Robert Wiene sait agencer des mystères avec quelques superpositions d’images, avec sa science des ombres et des plans serrés. Ainsi la catastrophe ferroviaire de Montgeron du train ramenant de Marseille vers Paris la grande star du piano, Paul Orlac, est prétexte à un merveilleux ballet de torches et de flambeaux et de créatures affolées comme fantômes hagards. La dernière nuit à l’hôpital avec l’apparition d’un « fantôme » persécuteur, avec une main immense et une lettre lui révélant la greffe de « mains de meurtriers », est hallucinante.
Ce film est particulièrement cher à Jean-François Zygel, en tant que pianiste d’abord et de son rapport avec ses mains, et savoir qui les commande, puis comme lecteur précoce à 14 ans du roman qui le terrifia et longtemps le hanta, puis comme passagèrement comme habitant de Montgardon, lieu de l’accident du film. Et puis il est passionnément amoureux des films muets qu’il apprend par cœur avant de les accompagner. Aussi il a tenu à commencer son cycle de 4 films fantastiques par ce chef-d’œuvre.
Il n’accompagne pas simplement les images qu’il connaît par cœur, plan par plan, il les fait vivre, sans emphase, mais avec une subtilité aiguë.
Mêlent des guirlandes de Chopin, sauf quand Paul Orlac met un disque, alors c’est Arthur Rubinstein qui parle, à des sortes de leitmotiv, voire du Wagner pour décrire la passion amoureuse rédemptrice de Rosine, la femme d’Orlac, comme Senta ou Isolde.
« Son flux amoureux sauve Paul Orlac de la folie et du crime », dit Jean-François Zygel.
Le film a des résonnances complexes, et n’est pas un simple film fantastique. « L’accompagnement » de Jean-François Zygel, n’est pas une mise en situation. Pour cela des éléments électroniques de Joan Cambon suffisent à instiller le mystère, Jean-François Zygel lui va dans l’âme des personnages. Attentif aux frêles frontières entre le réel et l’imaginaire, il imagine une musique qui parle de cette porosité.

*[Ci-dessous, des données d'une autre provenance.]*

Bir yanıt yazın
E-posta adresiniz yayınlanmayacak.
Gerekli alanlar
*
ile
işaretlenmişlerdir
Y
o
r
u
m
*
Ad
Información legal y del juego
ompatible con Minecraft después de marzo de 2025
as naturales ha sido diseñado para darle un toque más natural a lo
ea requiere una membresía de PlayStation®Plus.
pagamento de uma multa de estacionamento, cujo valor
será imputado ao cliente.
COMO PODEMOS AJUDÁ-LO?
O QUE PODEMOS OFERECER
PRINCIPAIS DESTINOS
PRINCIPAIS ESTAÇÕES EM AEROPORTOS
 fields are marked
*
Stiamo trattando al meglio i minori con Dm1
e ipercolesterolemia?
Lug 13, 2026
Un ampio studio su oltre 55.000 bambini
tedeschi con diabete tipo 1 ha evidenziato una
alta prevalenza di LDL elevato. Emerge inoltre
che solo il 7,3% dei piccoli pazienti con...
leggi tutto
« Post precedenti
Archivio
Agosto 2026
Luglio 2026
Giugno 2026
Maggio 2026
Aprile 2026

Il prolonge le film, il le fait respirer, utilisant de profonds silences, quittant même un temps son piano, se servant des cordes du piano assez souvent pour nous faire décoller du réel.

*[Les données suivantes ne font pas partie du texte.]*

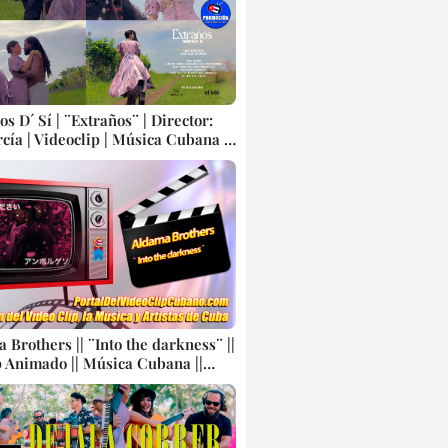
s D´ Sí | ¨Extraños¨ | Director:
cía | Videoclip | Música Cubana |
 Cubanos | Canción | CUBA
 Brothers || ¨Into the darkness¨ ||
p Animado || Música Cubana ||
 || CUBA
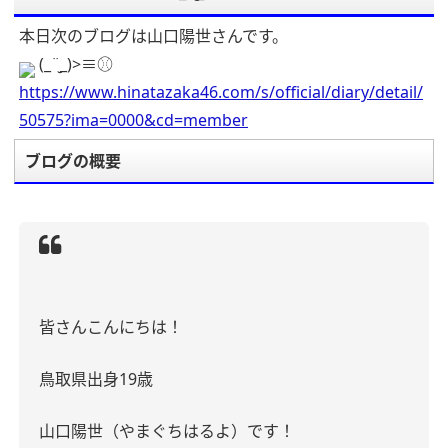
本日次のブログは山口陽世さんです。
(_¨̮_)>≡⚾️
https://www.hinatazaka46.com/s/official/diary/detail/
50575?ima=0000&cd=member
ブログの概要
皆さんこんにちは！
鳥取県出身
19
歳
山口陽世（やまぐちはるよ）です！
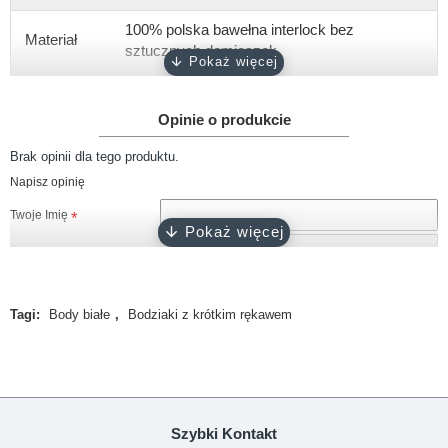
100% polska bawełna interlock bez
Materiał
sztucznych domieszek
Gramatura
około 180 g/m2
Opinie o produkcie
Rękaw
krótki, długi
Brak opinii dla tego produktu.
Rozmiary
56, 62, 68, 74, 80, 86, 92
Napisz opinię
biały, różowy, ciemny róż, błękitny,
Kolor
Twoje Imię
turkusowy, szary, granatowy, czarny
Twoja opinia
Zapięcie
napy bezniklowe
Certyfikat
Oeko-Tex 100
Tagi:
Body białe
,
Bodziaki z krótkim rękawem
Produkcja
100% polski produkt - Marka Lene
Uwaga!
HTML nie jest dopuszczony!
Ranking opinii
Zła
Dobra
Szybki Kontakt
KONTYNUUJ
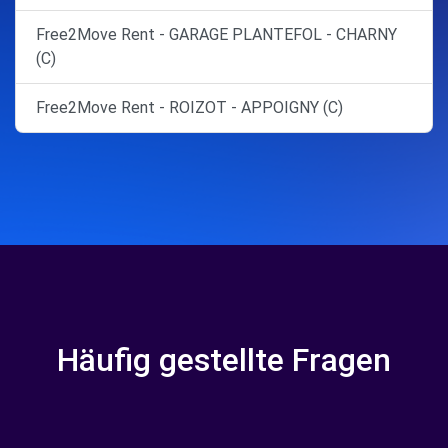
Free2Move Rent - GARAGE PLANTEFOL - CHARNY
(C)
Free2Move Rent - ROIZOT - APPOIGNY (C)
Häufig gestellte Fragen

Il sait rendre les pressentiments, les angoisses, la folie naissante, la manipulation des traîtres, l’horreur du couteau en X avec son thème oppressant, le cynisme glacial du père d’Orlac. Plus qu’un dialogue avec l’image, Jean-François Zygel épouse le film, ne s’en sert pas et se pose à chaque fois la question de l’alliance de l’image et de la musique. Il est avant tout le serviteur du film, en en approfondissant la complexité, la beauté.

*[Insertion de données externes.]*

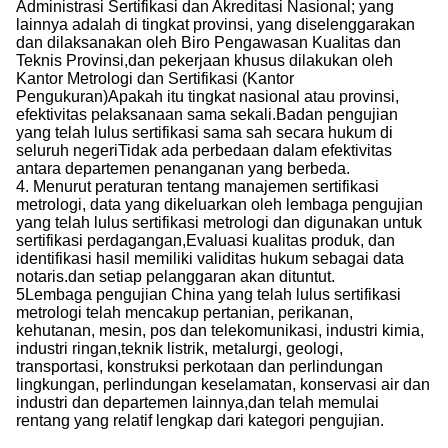
Administrasi Sertifikasi dan Akreditasi Nasional; yang
lainnya adalah di tingkat provinsi, yang diselenggarakan
dan dilaksanakan oleh Biro Pengawasan Kualitas dan
Teknis Provinsi,dan pekerjaan khusus dilakukan oleh
Kantor Metrologi dan Sertifikasi (Kantor
Pengukuran)Apakah itu tingkat nasional atau provinsi,
efektivitas pelaksanaan sama sekali.Badan pengujian
yang telah lulus sertifikasi sama sah secara hukum di
seluruh negeriTidak ada perbedaan dalam efektivitas
antara departemen penanganan yang berbeda.
4. Menurut peraturan tentang manajemen sertifikasi
metrologi, data yang dikeluarkan oleh lembaga pengujian
yang telah lulus sertifikasi metrologi dan digunakan untuk
sertifikasi perdagangan,Evaluasi kualitas produk, dan
identifikasi hasil memiliki validitas hukum sebagai data
notaris.dan setiap pelanggaran akan dituntut.
5Lembaga pengujian China yang telah lulus sertifikasi
metrologi telah mencakup pertanian, perikanan,
kehutanan, mesin, pos dan telekomunikasi, industri kimia,
industri ringan,teknik listrik, metalurgi, geologi,
transportasi, konstruksi perkotaan dan perlindungan
lingkungan, perlindungan keselamatan, konservasi air dan
industri dan departemen lainnya,dan telah memulai
rentang yang relatif lengkap dari kategori pengujian.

Pas besoin d’un orchestre pour cela, son « piano-monde » y pourvoit largement. Jean-François Zygel sait par son génie de l’improvisation ajouter son onirisme à l’onirisme du film. Il réalise ce qu’il nomme « un opéra filmique », qui par l’intensité de son jeu, complémentaire de celui du grand acteur Conrad Veidt, déjà personnage principal du Cabinet du docteur Caligari, magnifie ce film angoissant, profond par ses interrogations sur la peine de mort et des preuves pour amener un homme à la guillotine- « On se trompe quelquefois, je le répète ; et l’erreur des hommes prend souvent, hélas ! cette forme épouvantable : l’erreur judiciaire ! »
Mais l’élan rythmique du film et de la musique est la peur panique de voir ses mains vous trahir. Il y a aussi l’amour profond de Rosine pour son mari. Jean-François Zygel suit tous ces sentiments et leur progression inexorable. C’est plus qu’un contrepoint, c’est une musique qui donne voix et profondeur aux acteurs.
Il est autant visionnaire que le grand Robert Wiene, et comment plus tard regarder ce film muet sans penser à l’apport inouï de Jean-François Zygel.